The methods seem appropriate but there is limited description of analysis, so I found it hard to decide whether using the Framework Approach to bring together and analyse the interview and workshop data was appropriate. I wasn’t clear how the ranking exercise fitted with this method.
Furthermore, the authors acknowledge that people can only process around seven pieces of information at once (Miller, 1956). It’s no surprise therefore that people found it too difficult to rank three fictional care homes based on 15 indicators. Perhaps the authors were testing to see whether people would fall back on a few vital indicators that trumped all else. This is exactly what they did – location and availability were key.
Implications for practice
The findings from this paper suggest that official quality ratings such as those provided by the Care Quality Commission in England and on the Choose Better website in the Netherlands are not being used to their full potential by older people and their families. That’s not to say that people are not making good choices or that they are not comfortable with them; we cannot tell that from this study.
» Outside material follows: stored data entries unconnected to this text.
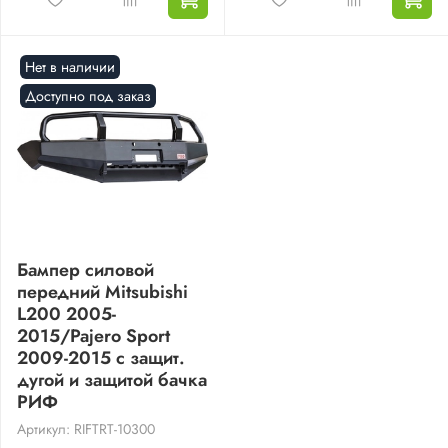
Нет в наличии
Доступно под заказ
Бампер силовой
передний Mitsubishi
L200 2005-
2015/Pajero Sport
2009-2015 с защит.
дугой и защитой бачка
РИФ
Артикул: RIFTRT-10300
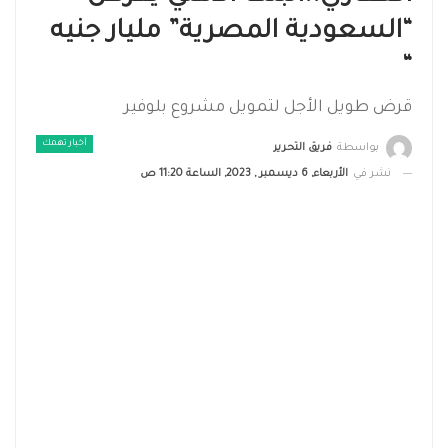
“السعودية المصرية” مليار جنيه
“
قرض طويل الأجل لتمويل مشروع بلوفير
أخبار تهمك
بواسطة
فريق التحرير
نشر في
الأربعاء, 6 ديسمبر , 2023, الساعة 11:20 ص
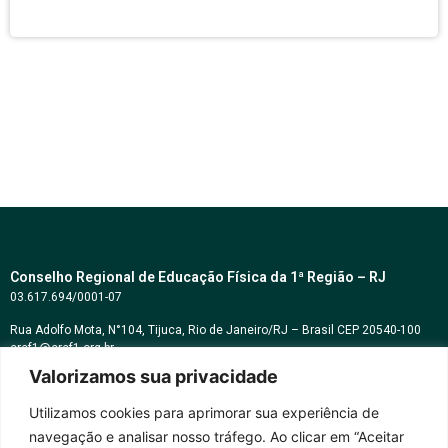
Conselho Regional de Educação Física da 1ª Região – RJ
03.617.694/0001-07
Rua Adolfo Mota, N°104, Tijuca, Rio de Janeiro/RJ – Brasil CEP 20540-100
cref1@cref1.org.br
Valorizamos sua privacidade
Assessoria de comunicação:
decom@cref1.org.br
Utilizamos cookies para aprimorar sua experiência de
navegação e analisar nosso tráfego. Ao clicar em “Aceitar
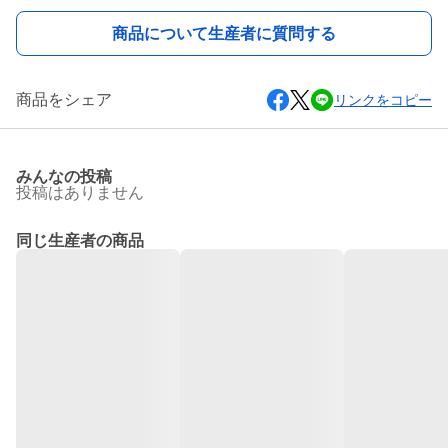
商品について生産者に質問する
商品をシェア
リンクをコピー
みんなの投稿
投稿はありません
同じ生産者の商品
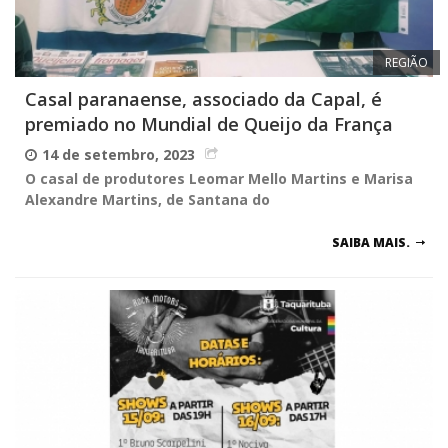
REGIÃO
Casal paranaense, associado da Capal, é
premiado no Mundial de Queijo da França
14 de setembro, 2023
O casal de produtores Leomar Mello Martins e Marisa
Alexandre Martins, de Santana do
SAIBA MAIS.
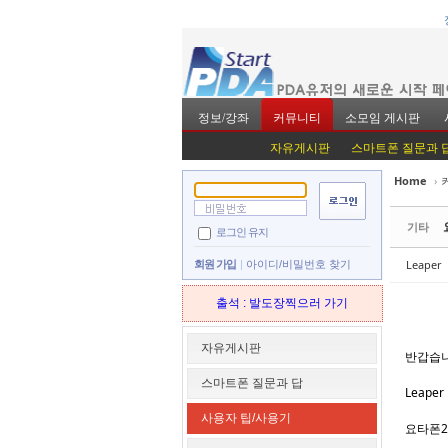
정보/강좌
커뮤니티
소모임 게시판
자유게시판
스마트폰 질문과 
Home
›
Sketchbook5, 스
Sketchbook5, 스
기타
로그인 유지
Leaper
회원 가입
아이디/비밀번호 찾기
출석 : 발도장찍으러 가기
Sketchbook5, 스
Sketchbook5, 스
자유게시판
반갑습
스마트폰 질문과 답
Leape
사용자 팁/사용기
요타폰2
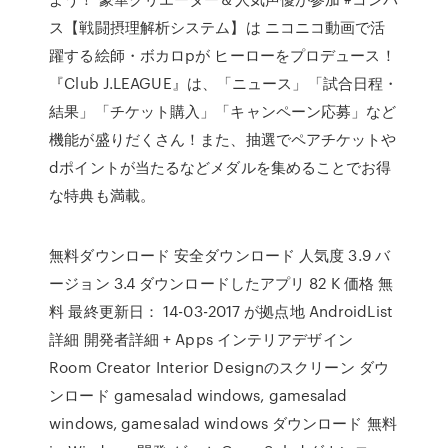
ス【戦闘摂理解析システム】は ニコニコ動画で活
躍する絵師・ボカロpが ヒーローをプロデュース！
『Club J.LEAGUE』は、「ニュース」「試合日程・
結果」「チケット購入」「キャンペーン応募」など
機能が盛りだくさん！また、抽選でペアチケットや
dポイントが当たるなどメダルを集めることでお得
な特典も満載。
無料ダウンロード 安全ダウンロード 人気度 3.9 バ
ージョン 3.4 ダウンロードしたアプリ 82 K 価格 無
料 最終更新日： 14-03-2017 が拠点地 AndroidList
詳細 開発者詳細 + Apps インテリアデザイン
Room Creator Interior Designのスクリーン ダウ
ンロード gamesalad windows, gamesalad
windows, gamesalad windows ダウンロード 無料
So what are the implications of this? On the one hand, we could do something to encourage people to use these indicators if we think it would result in ‘better’ choices – whatever that means. Supporting people to identify and understand these indicators, or for professionals to make recommendations based on them, as in Catalonia, would be an option. On the other hand, we could just accept that people prioritise softer indicators, and focus on what information people prefer, ensuring that that information is as accurate and available as possible.
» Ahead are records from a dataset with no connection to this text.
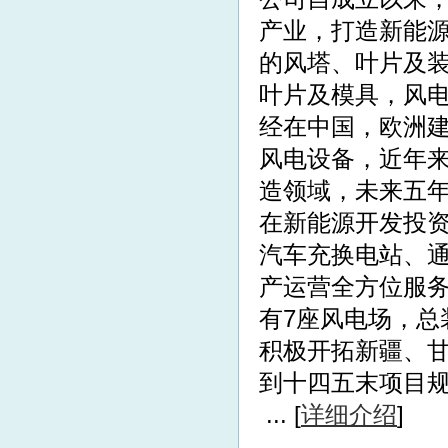
产业，打造新能
的风塔、叶片及
叶片及模具，风电
经在中国，欧洲建
风电设备，近年
造领域，未来五年
在新能源开发投
汽车充换电站、
产运营全方位服
有7座风电场，总
积极开拓新疆、
到十四五末项目规
... [
详细介绍
]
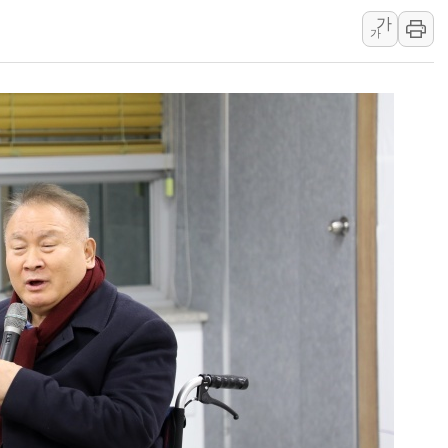
가
李 대통령, '6시간 마라톤 부동산 2차 회의'
가
트럼프, 中 겨냥 폴리실리콘 관세 15% 부과
[사진] 빈살만과 에르도안의 만남
이란와이어 "이란 최고지도자 위독…곧 사망
남동발전, 해남군에 국내 최대 규모 400MW 
[인도증시] 중동 불안 속 유가 상승에 소폭 하락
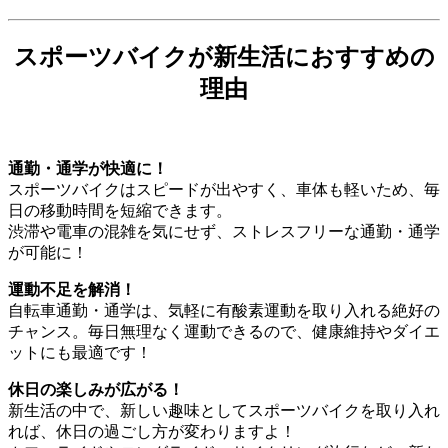
スポーツバイクが新生活におすすめの
理由
通勤・通学が快適に！
スポーツバイクはスピードが出やすく、車体も軽いため、毎
日の移動時間を短縮できます。
渋滞や電車の混雑を気にせず、ストレスフリーな通勤・通学
が可能に！
運動不足を解消！
自転車通勤・通学は、気軽に有酸素運動を取り入れる絶好の
チャンス。毎日無理なく運動できるので、健康維持やダイエ
ットにも最適です！
休日の楽しみが広がる！
新生活の中で、新しい趣味としてスポーツバイクを取り入れ
れば、休日の過ごし方が変わりますよ！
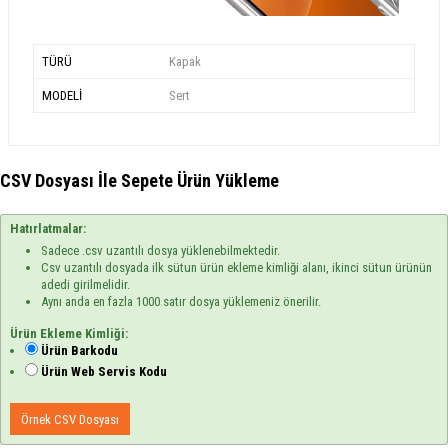
TÜRÜ
Kapak
MODELİ
Sert
CSV Dosyası İle Sepete Ürün Yükleme
Hatırlatmalar:
Sadece .csv uzantılı dosya yüklenebilmektedir.
Csv uzantılı dosyada ilk sütun ürün ekleme kimliği alanı, ikinci sütun ürünün
adedi girilmelidir.
Aynı anda en fazla 1000 satır dosya yüklemeniz önerilir.
Ürün Ekleme Kimliği:
Ürün Barkodu
Ürün Web Servis Kodu
Örnek CSV Dosyası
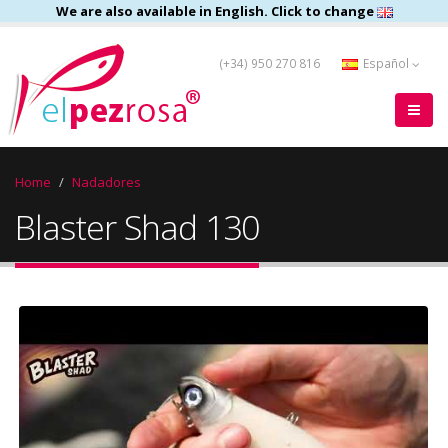
We are also available in English. Click to change
(+34) 950 270 816
Español
Home
Nadadores
Blaster Shad 130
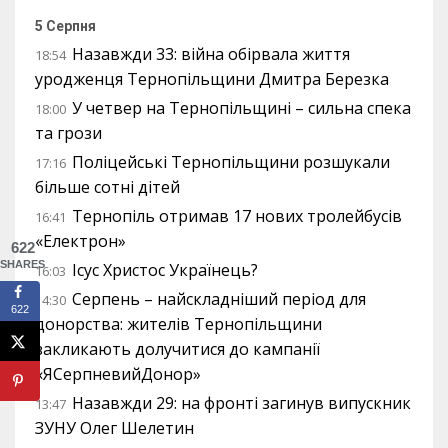
5 Серпня
Назавжди 33: війна обірвала життя
18:54
уродженця Тернопільщини Дмитра Березка
У четвер на Тернопільщині – сильна спека
18:00
та грози
Поліцейські Тернопільщини розшукали
17:16
більше сотні дітей
Тернопіль отримав 17 нових тролейбусів
16:41
«Електрон»
622
SHARES
Ісус Христос Українець?
16:03
Серпень – найскладніший період для
14:30
622
донорства: жителів Тернопільщини
закликають долучитися до кампанії
«ЯСерпневийДонор»
Назавжди 29: на фронті загинув випускник
13:47
ЗУНУ Олег Шелетин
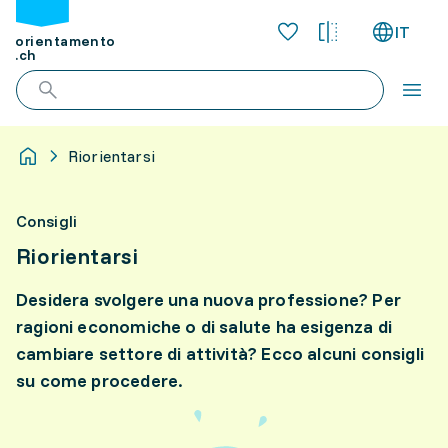
IT
orientamento
.ch
Riorientarsi
Consigli
Riorientarsi
Desidera svolgere una nuova professione? Per
ragioni economiche o di salute ha esigenza di
cambiare settore di attività? Ecco alcuni consigli
su come procedere.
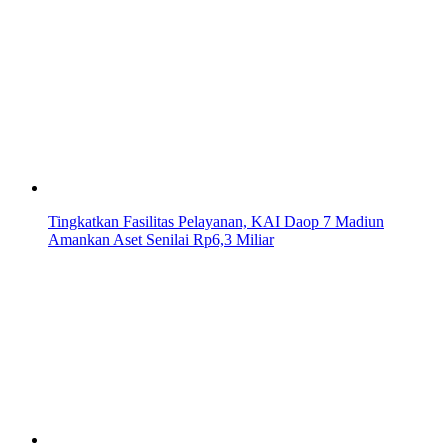
Tingkatkan Fasilitas Pelayanan, KAI Daop 7 Madiun
Amankan Aset Senilai Rp6,3 Miliar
Perhaps quality ratings are most useful to local council commissioners who, in England at least, are responsible for monitoring and shaping the care market. If commissioners focus on ensuring the safety and efficiency of care homes, potential residents and their families can focus on other factors that make the home feel like home.
Links
Primary Paper
Trigg L, Kumpunen S, Holder J, Maarse H, Juvés MS, Gil J (2018). Information and choice of residential care provider for older people: a comparative study in England, the Netherlands and Spain. Ageing & Society. 2018 Jun;38(6):1121-47. [Abstract]
Other References
Baxter K, Heavey E & Birks Y (2017). Older self-funders and their information needs (PDF). London: NIHR School for Social Care Research.
Miller GA (1956). The magical number 7, plus or minus 2 – some limits on our capacity for processing information (PDF). Psychological Review, 63, 2, 81-97.
Ritchie J & Spencer L (1994). Qualitative data analysis for applied policy research by Jane Ritchie and Liz Spencer in A.Bryman and R. G. Burgess [eds.] “Analyzing qualitative data”, 1994, pp.173-194.
Schwart B (2004). The paradox of choice. Why more is less. New York: HarperCollins.
Simon HA (1982). Models of bounded rationality. Cambridge, MA: MIT Press.